━━━ PROVIDED MATERIAL

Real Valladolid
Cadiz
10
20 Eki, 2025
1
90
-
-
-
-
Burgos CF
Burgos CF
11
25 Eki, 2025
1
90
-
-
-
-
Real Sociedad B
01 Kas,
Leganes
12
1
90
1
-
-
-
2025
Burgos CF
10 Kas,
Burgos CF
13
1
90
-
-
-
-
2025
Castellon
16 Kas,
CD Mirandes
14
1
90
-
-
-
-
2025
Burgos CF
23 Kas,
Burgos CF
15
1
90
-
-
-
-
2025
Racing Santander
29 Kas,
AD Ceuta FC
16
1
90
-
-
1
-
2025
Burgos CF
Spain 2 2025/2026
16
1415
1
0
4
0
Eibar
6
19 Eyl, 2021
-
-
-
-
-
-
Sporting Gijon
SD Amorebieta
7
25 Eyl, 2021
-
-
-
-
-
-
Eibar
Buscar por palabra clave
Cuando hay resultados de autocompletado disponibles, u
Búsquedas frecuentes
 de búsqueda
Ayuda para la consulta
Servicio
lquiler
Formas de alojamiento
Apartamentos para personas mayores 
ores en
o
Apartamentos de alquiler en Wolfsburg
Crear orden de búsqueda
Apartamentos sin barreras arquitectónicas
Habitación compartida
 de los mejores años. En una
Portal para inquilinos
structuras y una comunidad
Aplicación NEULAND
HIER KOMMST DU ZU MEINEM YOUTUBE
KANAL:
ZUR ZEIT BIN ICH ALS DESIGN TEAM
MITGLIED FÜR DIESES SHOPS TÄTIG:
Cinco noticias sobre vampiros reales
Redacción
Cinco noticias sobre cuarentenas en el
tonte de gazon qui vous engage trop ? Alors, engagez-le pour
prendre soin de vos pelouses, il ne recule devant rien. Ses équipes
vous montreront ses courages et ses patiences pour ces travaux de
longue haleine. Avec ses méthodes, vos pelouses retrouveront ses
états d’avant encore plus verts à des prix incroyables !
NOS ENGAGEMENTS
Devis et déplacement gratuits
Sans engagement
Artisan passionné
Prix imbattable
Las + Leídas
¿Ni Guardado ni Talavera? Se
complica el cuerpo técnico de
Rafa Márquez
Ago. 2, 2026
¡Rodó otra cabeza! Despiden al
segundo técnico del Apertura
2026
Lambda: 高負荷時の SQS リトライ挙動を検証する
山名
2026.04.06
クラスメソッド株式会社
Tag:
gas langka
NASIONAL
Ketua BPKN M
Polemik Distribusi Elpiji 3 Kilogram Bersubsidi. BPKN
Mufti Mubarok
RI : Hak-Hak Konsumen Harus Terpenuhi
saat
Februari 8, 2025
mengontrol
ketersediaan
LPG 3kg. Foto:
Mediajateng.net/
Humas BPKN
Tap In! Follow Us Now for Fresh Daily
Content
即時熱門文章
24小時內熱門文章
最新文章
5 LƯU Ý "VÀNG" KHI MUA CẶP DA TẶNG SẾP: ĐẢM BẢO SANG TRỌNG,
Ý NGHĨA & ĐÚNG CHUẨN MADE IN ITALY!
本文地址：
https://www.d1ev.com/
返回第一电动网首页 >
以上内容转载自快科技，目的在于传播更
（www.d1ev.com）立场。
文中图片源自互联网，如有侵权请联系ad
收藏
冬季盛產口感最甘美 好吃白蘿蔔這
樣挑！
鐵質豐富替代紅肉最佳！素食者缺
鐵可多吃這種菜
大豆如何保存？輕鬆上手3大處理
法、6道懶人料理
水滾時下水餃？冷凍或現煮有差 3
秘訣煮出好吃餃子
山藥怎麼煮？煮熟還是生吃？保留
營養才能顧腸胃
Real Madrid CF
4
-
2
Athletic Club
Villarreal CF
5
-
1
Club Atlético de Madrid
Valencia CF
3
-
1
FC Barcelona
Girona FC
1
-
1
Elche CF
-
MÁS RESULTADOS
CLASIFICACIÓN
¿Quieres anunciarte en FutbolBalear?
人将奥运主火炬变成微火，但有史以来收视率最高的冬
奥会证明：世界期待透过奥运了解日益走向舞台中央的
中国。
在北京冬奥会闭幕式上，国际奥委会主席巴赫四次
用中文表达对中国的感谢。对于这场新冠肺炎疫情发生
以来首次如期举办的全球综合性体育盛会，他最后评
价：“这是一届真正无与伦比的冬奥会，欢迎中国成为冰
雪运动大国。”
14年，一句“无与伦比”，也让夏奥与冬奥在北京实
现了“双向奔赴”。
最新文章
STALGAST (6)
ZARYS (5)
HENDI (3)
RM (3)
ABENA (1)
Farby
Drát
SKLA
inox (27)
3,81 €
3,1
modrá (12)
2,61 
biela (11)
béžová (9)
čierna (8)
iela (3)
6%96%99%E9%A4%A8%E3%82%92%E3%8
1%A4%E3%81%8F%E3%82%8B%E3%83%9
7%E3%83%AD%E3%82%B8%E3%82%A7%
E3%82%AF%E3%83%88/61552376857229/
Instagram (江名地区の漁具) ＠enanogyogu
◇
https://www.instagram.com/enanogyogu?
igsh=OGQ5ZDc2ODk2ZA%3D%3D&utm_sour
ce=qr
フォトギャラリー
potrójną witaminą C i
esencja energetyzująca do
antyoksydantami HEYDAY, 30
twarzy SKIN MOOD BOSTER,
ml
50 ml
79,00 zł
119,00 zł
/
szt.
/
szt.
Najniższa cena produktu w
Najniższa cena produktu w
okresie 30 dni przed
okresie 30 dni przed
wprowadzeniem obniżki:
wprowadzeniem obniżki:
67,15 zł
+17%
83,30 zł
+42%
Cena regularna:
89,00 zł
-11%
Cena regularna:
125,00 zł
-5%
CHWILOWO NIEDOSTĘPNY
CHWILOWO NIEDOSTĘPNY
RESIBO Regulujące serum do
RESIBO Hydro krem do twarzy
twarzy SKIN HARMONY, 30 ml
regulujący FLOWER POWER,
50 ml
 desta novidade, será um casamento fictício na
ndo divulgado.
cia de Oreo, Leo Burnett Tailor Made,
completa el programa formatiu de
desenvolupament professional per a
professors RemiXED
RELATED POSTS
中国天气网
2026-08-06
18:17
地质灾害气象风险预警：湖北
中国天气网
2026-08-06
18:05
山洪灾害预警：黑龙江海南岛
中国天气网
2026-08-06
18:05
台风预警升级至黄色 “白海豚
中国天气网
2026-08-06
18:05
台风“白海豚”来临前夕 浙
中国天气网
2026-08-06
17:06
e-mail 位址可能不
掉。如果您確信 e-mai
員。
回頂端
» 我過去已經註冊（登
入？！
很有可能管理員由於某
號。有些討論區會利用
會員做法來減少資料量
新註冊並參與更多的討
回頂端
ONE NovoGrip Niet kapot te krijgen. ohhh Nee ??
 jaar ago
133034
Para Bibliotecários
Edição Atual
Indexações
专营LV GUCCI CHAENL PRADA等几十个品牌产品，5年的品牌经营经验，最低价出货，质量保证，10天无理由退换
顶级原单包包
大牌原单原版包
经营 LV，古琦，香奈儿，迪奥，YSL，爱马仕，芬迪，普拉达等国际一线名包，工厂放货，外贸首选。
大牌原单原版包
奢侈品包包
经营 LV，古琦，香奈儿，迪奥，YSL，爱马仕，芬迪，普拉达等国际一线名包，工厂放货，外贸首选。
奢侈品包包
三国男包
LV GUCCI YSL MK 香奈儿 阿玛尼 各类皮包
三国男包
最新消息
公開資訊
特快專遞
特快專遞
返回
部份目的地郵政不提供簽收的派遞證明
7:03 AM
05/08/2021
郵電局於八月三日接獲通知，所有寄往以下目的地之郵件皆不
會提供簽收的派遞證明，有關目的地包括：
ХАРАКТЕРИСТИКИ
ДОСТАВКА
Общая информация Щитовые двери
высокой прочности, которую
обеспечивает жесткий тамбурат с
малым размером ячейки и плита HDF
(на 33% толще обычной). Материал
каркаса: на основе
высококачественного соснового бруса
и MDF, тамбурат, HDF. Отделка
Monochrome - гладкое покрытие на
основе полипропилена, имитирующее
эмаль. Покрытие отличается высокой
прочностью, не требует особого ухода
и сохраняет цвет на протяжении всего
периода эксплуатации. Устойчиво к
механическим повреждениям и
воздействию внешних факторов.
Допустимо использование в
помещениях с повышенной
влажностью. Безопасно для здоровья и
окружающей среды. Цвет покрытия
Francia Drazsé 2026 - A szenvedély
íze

━━━━━━

## EXERCISE AIM
Within the data above, the span starting at the line containing "大豆如何保存？輕鬆上手3大處理" and ending at the line containing "用中文表达对中国的感谢。对于这场新冠肺炎疫情发生" is to be retyped exactly, with no other lines.

## YOUR SOLUTION
大豆如何保存？輕鬆上手3大處理
法、6道懶人料理
水滾時下水餃？冷凍或現煮有差 3
秘訣煮出好吃餃子
山藥怎麼煮？煮熟還是生吃？保留
營養才能顧腸胃
Real Madrid CF
4
-
2
Athletic Club
Villarreal CF
5
-
1
Club Atlético de Madrid
Valencia CF
3
-
1
FC Barcelona
Girona FC
1
-
1
Elche CF
-
MÁS RESULTADOS
CLASIFICACIÓN
¿Quieres anunciarte en FutbolBalear?
人将奥运主火炬变成微火，但有史以来收视率最高的冬
奥会证明：世界期待透过奥运了解日益走向舞台中央的
中国。
在北京冬奥会闭幕式上，国际奥委会主席巴赫四次
用中文表达对中国的感谢。对于这场新冠肺炎疫情发生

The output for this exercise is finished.